Unintentional Poisoning among Preschool Children in Jeddah, Saudi Arabia (2014-2016): A Retrospective Cohort Study

Document Type : Original Article

Authors

1 Community Medicine Department, King Abdulaziz University [Rabigh], Kingdom of Saudi Arabia; Community Medicine Department, Faculty of Medicine, Al-Azhar University, Egypt

2 Public Health Specialist, East Jeddah Hospital; Community Medicine Consultant, Joint Program of Family and Community Medicine, Jeddah, KSA

3 Medical student at Alexandria Faculty of Medicine, Egypt

Abstract

Background: Acute unintentional home intoxication in preschool-age children is a major cause of preventable morbidity and mortality. In the United States, 2012, around half of the youngsters younger than 6 years were accounted for as a poison occasion.
Aim of the work: To estimate family and poison injury characters of preschool children who had unintentional home poisoning at poisoning department center under public health administration in Jeddah City, Saudi Arabia, during the duration between 2014-2016 and to recognize the relationship between unintentional poison' risk factors (personal, family character and injury factors) and poison types.
Methodology: This retrospective cohort study was proceeded in the Jeddah poison center. All preschool children (0-5) years involved were reported as unintentional household harm (poisoning) cases at the chosen center.
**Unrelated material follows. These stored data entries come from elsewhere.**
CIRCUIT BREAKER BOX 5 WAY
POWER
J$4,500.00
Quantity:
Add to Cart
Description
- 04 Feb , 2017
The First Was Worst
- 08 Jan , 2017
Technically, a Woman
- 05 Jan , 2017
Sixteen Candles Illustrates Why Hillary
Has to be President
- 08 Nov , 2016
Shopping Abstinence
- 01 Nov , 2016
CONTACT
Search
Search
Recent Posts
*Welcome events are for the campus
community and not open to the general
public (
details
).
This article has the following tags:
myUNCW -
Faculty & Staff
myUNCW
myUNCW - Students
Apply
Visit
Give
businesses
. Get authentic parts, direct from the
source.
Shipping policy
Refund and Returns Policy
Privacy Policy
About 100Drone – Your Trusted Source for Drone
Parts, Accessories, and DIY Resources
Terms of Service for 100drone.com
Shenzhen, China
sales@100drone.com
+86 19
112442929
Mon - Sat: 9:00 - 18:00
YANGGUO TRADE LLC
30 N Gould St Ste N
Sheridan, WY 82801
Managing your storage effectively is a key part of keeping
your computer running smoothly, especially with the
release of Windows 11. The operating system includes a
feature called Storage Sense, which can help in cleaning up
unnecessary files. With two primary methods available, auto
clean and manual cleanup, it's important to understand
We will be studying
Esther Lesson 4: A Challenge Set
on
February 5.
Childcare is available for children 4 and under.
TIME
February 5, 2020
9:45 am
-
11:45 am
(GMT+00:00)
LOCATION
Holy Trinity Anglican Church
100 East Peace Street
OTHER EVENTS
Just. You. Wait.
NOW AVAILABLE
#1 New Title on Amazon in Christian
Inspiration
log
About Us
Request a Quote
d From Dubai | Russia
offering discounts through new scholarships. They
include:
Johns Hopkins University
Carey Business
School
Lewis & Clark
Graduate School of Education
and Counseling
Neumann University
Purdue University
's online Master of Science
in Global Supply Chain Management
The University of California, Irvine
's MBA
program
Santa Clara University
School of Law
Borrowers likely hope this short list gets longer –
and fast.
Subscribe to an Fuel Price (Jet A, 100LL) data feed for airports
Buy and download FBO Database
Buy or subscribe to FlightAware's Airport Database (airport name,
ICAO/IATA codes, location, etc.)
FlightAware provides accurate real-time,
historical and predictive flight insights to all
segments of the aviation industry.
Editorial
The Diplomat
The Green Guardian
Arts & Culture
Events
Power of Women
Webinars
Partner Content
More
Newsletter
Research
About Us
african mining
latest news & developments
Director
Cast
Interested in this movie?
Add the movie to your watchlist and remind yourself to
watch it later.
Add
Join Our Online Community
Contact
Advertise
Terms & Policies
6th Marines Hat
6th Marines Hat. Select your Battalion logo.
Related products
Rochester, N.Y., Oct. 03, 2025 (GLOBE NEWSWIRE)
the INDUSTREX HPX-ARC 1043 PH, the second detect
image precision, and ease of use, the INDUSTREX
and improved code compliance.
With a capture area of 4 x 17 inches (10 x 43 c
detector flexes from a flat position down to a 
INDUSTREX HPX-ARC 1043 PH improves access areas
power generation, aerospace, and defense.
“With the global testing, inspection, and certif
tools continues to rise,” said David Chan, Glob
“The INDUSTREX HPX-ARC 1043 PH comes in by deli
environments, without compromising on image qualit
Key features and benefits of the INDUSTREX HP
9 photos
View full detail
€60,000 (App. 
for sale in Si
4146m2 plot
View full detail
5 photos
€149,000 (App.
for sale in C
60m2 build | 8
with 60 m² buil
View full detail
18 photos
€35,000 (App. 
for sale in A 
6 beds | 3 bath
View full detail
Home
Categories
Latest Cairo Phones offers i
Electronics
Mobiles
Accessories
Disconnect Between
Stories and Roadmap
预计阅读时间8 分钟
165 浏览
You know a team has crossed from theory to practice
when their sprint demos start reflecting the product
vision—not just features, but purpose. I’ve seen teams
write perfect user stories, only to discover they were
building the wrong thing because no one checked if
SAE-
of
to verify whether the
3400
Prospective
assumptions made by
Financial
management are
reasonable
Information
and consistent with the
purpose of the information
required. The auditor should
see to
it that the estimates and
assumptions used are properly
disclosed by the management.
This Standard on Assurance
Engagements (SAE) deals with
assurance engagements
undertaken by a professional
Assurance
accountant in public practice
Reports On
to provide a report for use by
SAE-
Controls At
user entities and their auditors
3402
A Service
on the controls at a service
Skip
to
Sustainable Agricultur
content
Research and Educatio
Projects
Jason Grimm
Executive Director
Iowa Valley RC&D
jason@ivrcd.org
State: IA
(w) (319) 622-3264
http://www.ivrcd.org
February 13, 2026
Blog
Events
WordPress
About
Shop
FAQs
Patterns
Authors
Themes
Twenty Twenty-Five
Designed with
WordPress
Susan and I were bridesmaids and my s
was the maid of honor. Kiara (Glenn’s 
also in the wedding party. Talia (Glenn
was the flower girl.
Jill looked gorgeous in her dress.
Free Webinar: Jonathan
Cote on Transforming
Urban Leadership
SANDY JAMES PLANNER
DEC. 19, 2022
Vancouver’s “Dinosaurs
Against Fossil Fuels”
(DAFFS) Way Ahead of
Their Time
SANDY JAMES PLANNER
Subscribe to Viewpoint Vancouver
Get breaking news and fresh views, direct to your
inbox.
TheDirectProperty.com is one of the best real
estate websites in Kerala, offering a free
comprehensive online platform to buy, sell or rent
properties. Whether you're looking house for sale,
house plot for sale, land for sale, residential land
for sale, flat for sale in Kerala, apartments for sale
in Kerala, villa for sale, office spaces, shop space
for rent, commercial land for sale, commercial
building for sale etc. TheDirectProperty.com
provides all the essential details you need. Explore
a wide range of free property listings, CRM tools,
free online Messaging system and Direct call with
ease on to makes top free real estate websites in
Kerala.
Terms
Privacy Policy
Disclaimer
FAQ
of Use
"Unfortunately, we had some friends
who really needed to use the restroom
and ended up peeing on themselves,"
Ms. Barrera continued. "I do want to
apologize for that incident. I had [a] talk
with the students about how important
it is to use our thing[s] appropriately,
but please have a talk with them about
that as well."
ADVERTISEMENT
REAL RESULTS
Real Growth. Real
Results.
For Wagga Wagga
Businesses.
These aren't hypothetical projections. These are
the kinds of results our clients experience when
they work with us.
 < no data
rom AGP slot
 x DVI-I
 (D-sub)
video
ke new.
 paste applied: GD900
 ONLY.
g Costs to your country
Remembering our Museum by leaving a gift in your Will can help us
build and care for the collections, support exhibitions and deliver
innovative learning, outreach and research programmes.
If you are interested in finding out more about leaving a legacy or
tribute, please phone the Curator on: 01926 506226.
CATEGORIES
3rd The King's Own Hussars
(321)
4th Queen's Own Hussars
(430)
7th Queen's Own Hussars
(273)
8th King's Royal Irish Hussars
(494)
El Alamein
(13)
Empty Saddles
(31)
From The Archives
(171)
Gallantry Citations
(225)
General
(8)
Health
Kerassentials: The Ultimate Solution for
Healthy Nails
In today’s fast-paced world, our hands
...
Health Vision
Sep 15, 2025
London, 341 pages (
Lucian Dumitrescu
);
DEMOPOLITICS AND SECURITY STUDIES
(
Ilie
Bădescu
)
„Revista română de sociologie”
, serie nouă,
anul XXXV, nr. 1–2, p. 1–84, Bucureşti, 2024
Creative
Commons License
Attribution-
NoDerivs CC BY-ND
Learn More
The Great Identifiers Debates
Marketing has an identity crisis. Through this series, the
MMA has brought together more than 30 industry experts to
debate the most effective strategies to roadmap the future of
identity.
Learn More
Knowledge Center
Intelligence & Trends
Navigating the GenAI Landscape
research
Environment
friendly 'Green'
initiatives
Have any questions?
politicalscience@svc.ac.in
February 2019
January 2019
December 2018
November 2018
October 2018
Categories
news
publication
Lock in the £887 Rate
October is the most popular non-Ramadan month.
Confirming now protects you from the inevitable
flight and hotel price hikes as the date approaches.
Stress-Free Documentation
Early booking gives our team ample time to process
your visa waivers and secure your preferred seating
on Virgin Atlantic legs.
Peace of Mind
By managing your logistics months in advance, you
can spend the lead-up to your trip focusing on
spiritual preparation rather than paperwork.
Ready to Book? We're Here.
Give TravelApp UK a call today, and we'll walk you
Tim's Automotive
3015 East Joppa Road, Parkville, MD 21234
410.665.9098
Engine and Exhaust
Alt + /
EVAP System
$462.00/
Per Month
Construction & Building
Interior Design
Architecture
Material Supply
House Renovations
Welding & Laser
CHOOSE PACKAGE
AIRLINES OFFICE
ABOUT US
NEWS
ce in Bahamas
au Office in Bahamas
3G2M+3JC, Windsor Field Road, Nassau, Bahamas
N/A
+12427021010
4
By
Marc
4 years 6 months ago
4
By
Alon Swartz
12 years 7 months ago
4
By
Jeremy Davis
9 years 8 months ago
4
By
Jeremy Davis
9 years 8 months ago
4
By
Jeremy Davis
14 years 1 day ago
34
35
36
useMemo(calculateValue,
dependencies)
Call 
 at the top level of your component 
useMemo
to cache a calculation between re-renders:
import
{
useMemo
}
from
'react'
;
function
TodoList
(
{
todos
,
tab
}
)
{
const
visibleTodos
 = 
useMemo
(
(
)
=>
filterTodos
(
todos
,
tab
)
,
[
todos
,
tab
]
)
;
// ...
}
The questionnaire had developed and validated "from three public health experts," which was filed from center files and completed by a researcher telephone call to child-parent.
Results: 41.5% of the affected children were occupied the (>12-24 months) age cluster. In addition, 62.6% of the participants were males, and most of the kids [44.4%] had a low social class.
Conclusion: Inadvertent poisoning was commonly associated with age cluster (1-2 years), male gender, families with greater than three children, mother higher education, medicine poisoning of powder form, oral route, and at the morning time.